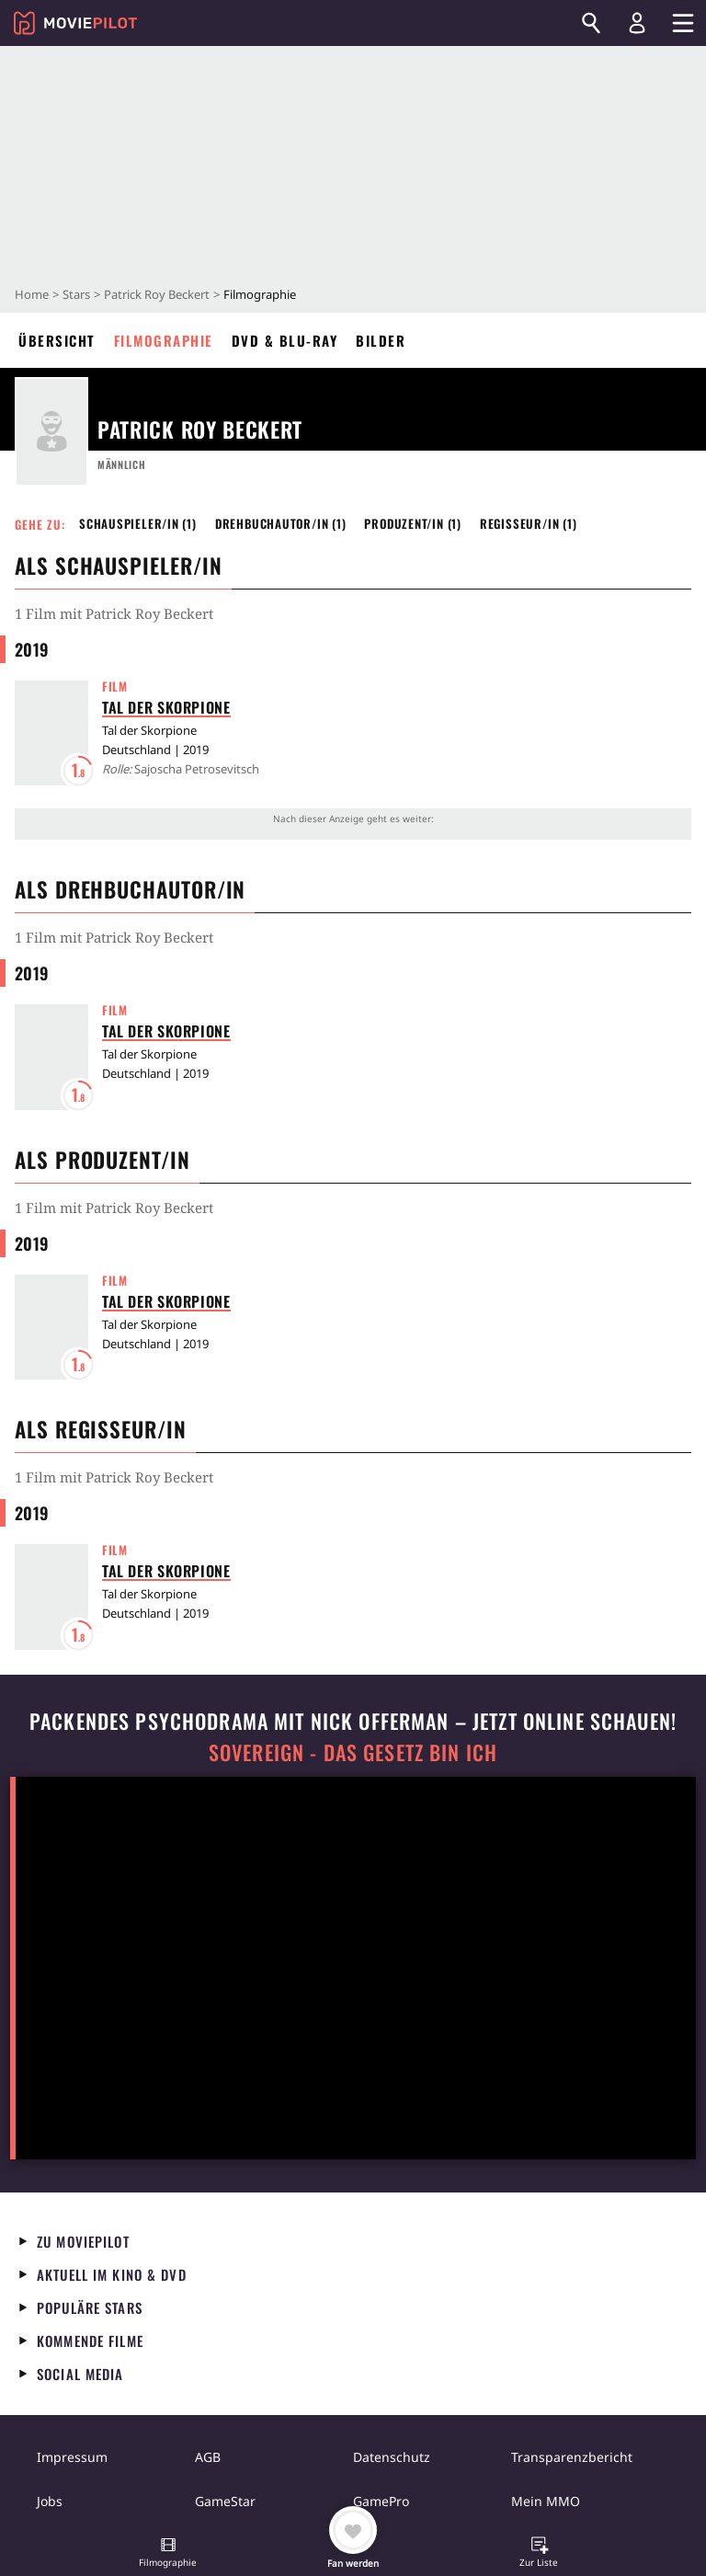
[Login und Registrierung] (637, 23)
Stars (76, 294)
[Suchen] (591, 23)
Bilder (380, 340)
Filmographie (163, 340)
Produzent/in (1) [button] (412, 523)
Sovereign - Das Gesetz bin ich (353, 1752)
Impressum (72, 2457)
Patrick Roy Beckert (157, 294)
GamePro (381, 2501)
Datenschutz (391, 2457)
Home (32, 294)
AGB (208, 2457)
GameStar (225, 2501)
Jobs (50, 2501)
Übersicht (57, 340)
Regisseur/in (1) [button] (528, 523)
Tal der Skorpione (166, 707)
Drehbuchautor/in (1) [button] (281, 523)
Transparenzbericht (571, 2457)
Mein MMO (545, 2501)
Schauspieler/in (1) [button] (138, 523)
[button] (168, 2553)
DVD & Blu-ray (285, 340)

**********

> [Action item]
Extract, from the listing above, every line where the string "button" occurs.

> [Task answer]
Produzent/in (1) [button] (412, 523)
Regisseur/in (1) [button] (528, 523)
Drehbuchautor/in (1) [button] (281, 523)
Schauspieler/in (1) [button] (138, 523)
[button] (168, 2553)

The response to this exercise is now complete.